- _Supplied data_
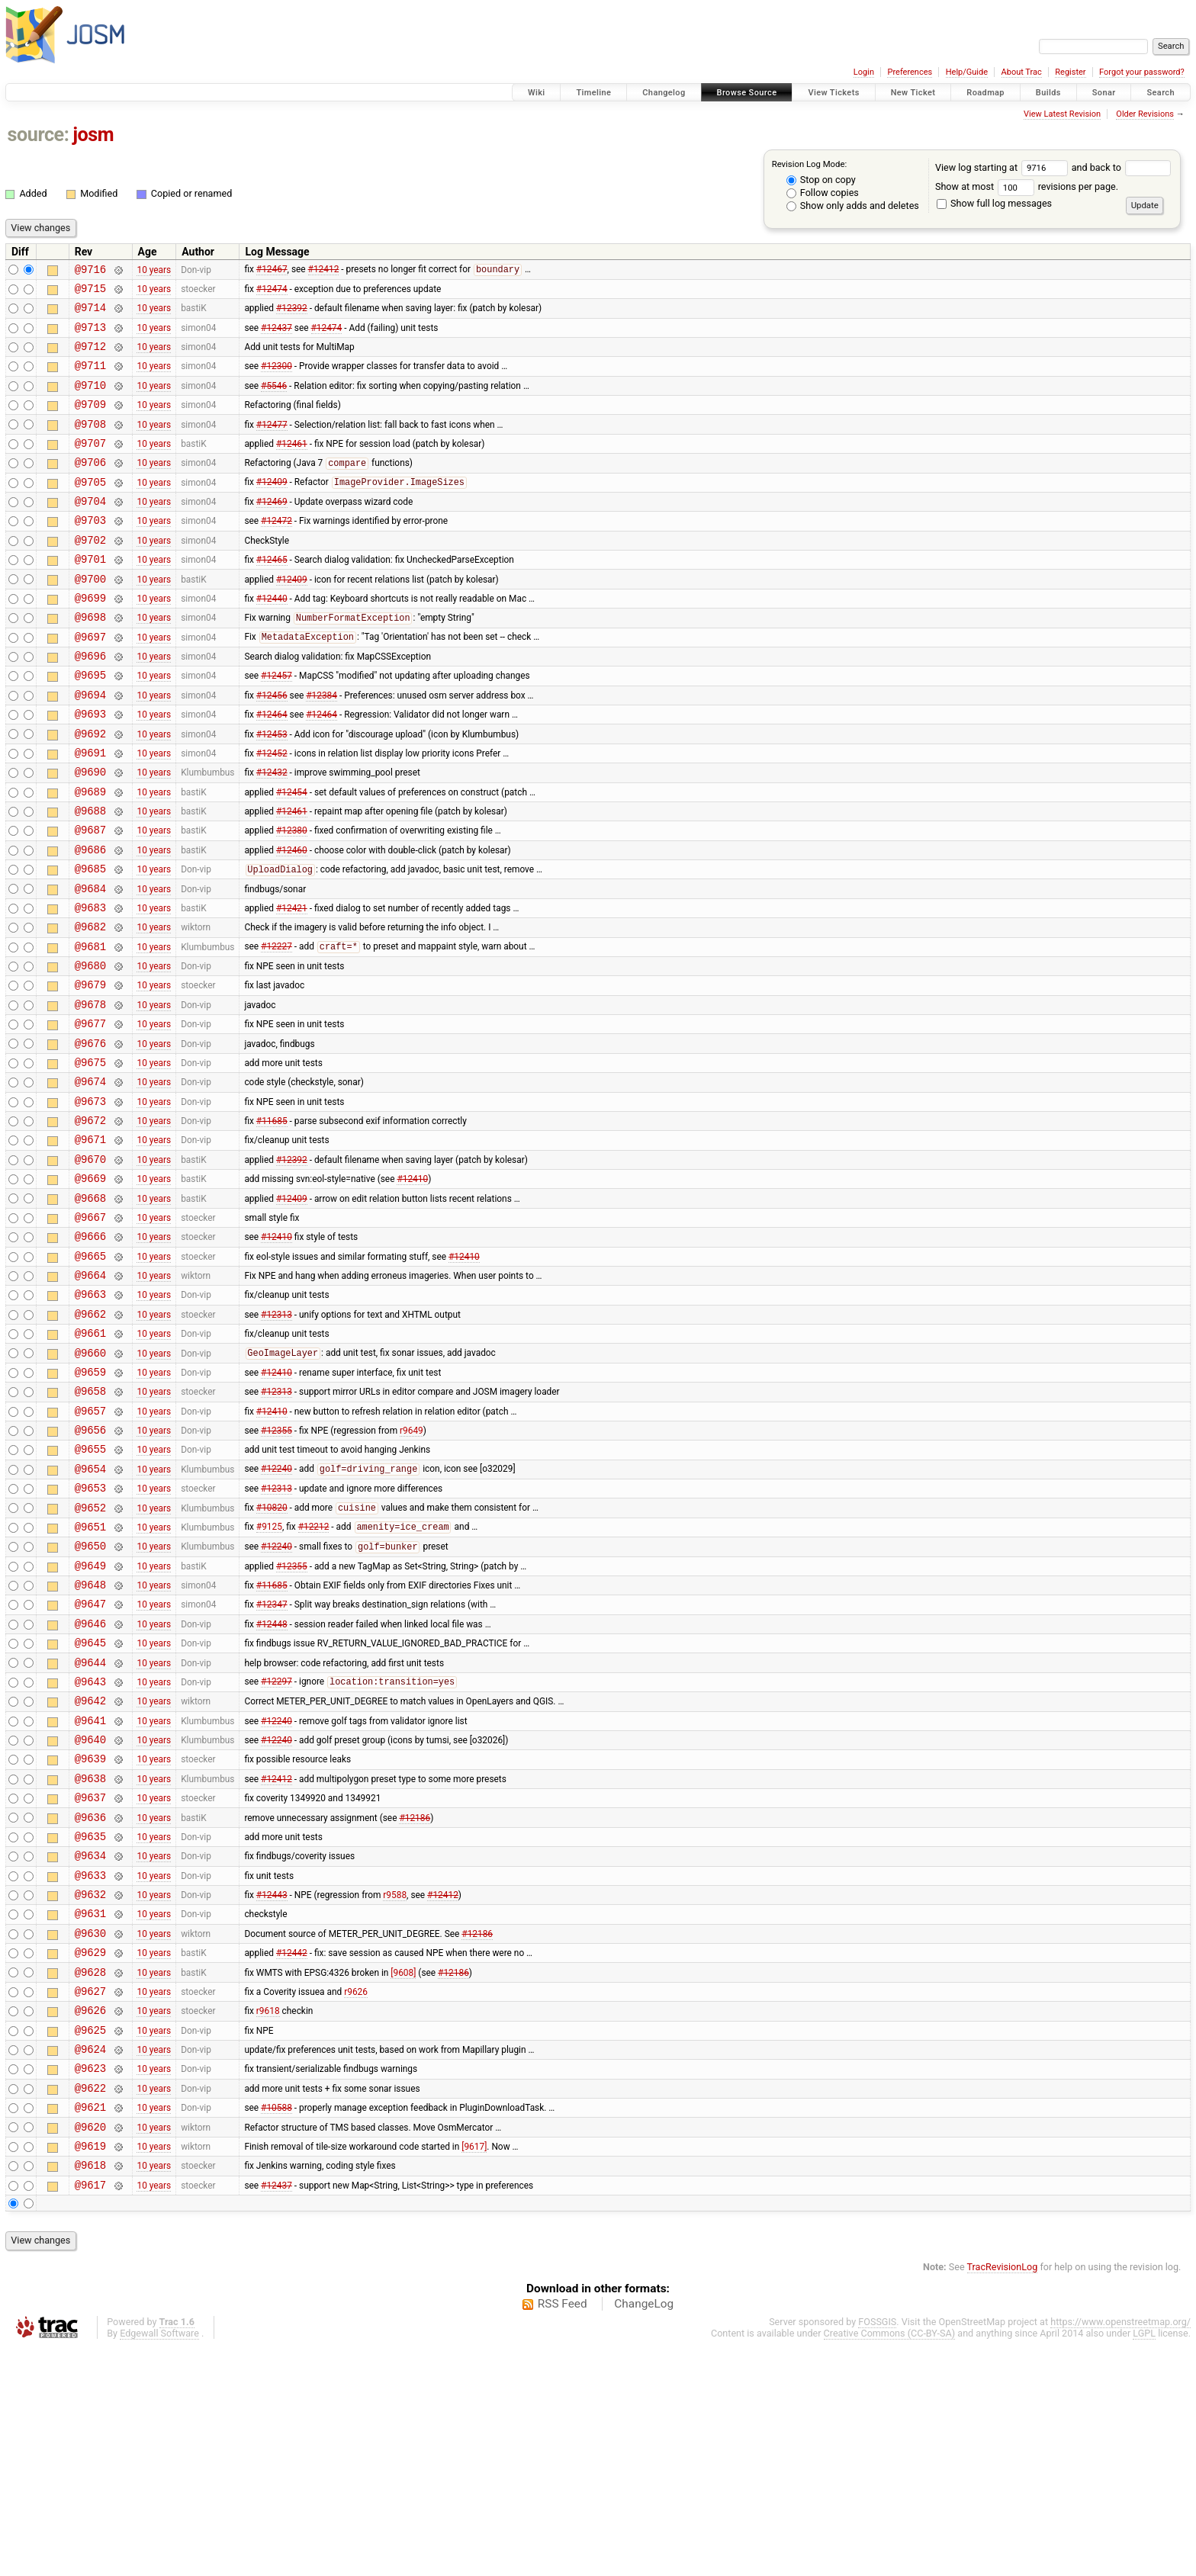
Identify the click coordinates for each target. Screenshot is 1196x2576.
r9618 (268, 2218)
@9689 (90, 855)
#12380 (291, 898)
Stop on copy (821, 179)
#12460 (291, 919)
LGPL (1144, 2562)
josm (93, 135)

- _Exercise requirements_
Would you write out every record word for word, leaving no picture in?

- _Answer to this problem_
Identify the click coordinates for each target. Screenshot is 1196x2576.
r9618 (268, 2218)
@9689 (90, 855)
#12380 (291, 898)
Stop on copy (821, 179)
#12460 (291, 919)
LGPL (1144, 2562)
josm (93, 135)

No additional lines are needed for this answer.